**Your objective**
Which lines of the data below contain "Cookie"? Please show them all.

**Supplied material**
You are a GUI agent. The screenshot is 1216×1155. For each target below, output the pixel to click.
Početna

--

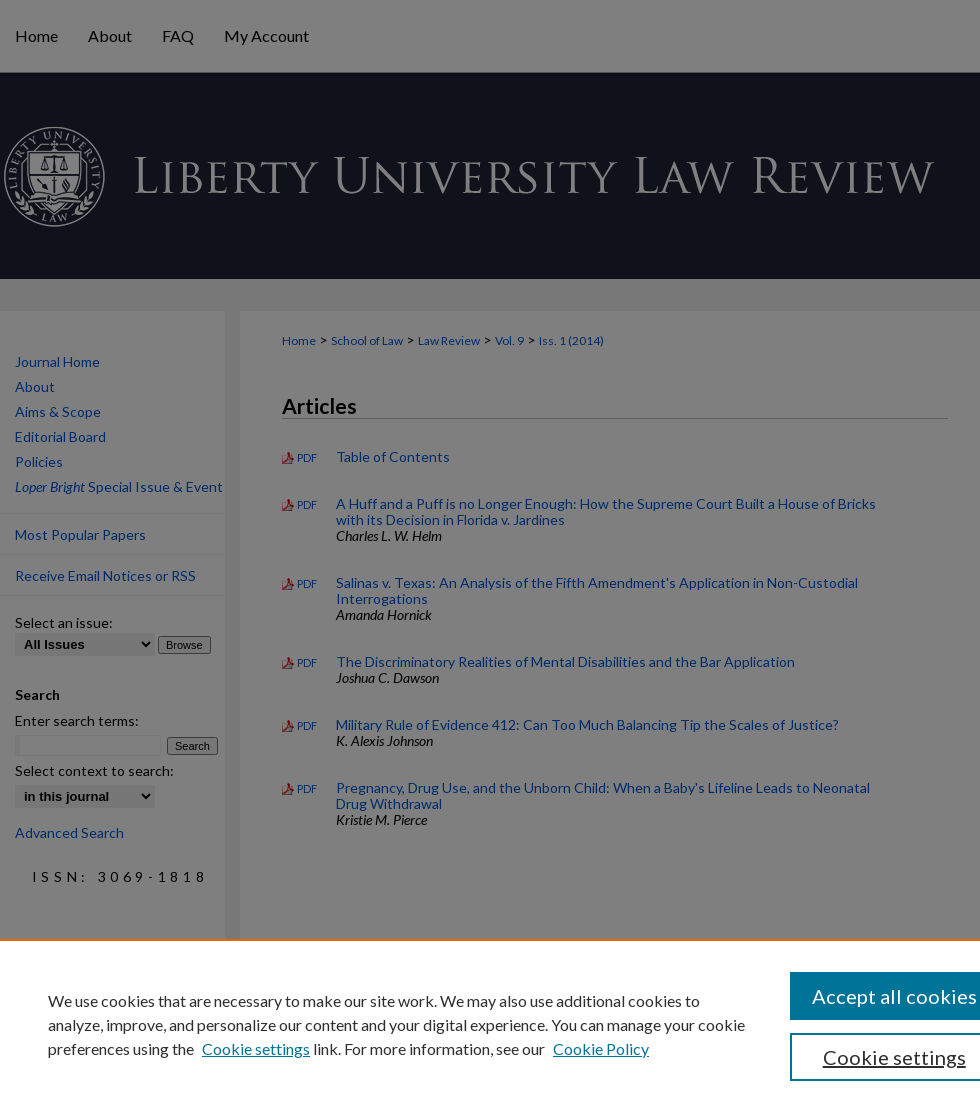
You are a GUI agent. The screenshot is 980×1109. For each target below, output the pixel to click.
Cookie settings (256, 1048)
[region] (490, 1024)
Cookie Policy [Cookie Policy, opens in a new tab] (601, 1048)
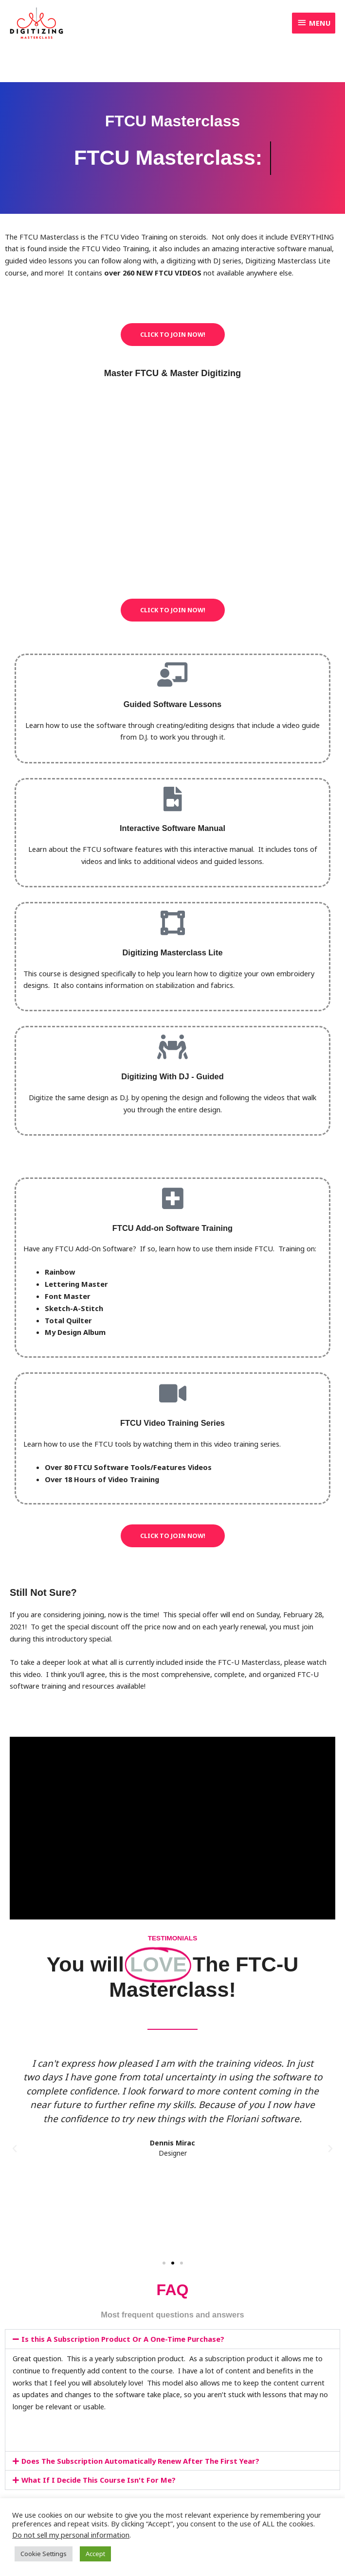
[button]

---

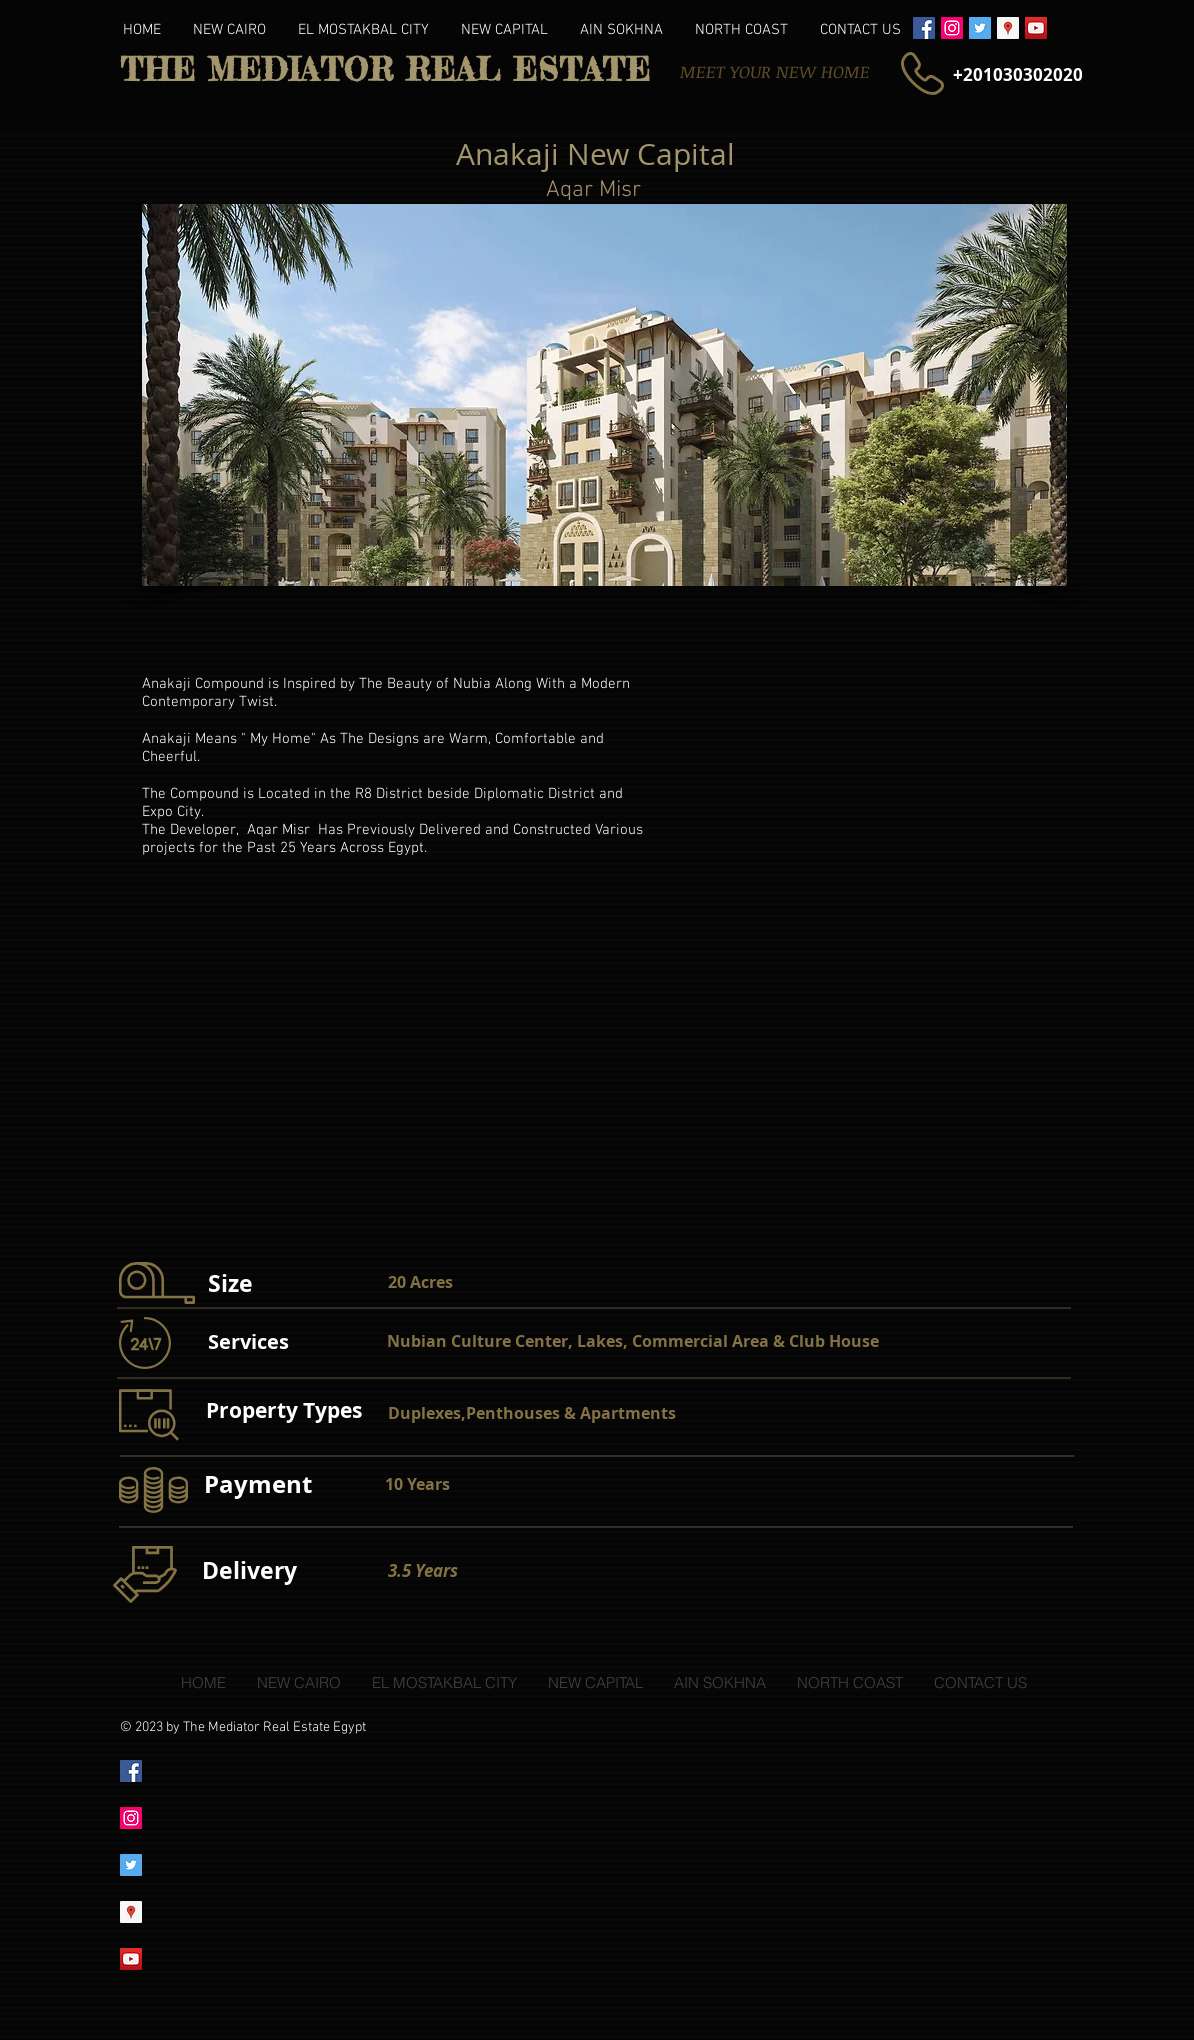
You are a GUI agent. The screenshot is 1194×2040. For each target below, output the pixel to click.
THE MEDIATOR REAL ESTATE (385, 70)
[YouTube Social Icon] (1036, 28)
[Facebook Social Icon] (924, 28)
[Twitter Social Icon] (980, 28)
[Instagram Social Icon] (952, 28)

**Output of the exercise**
Cookie settings (256, 1048)
Cookie Policy [Cookie Policy, opens in a new tab] (601, 1048)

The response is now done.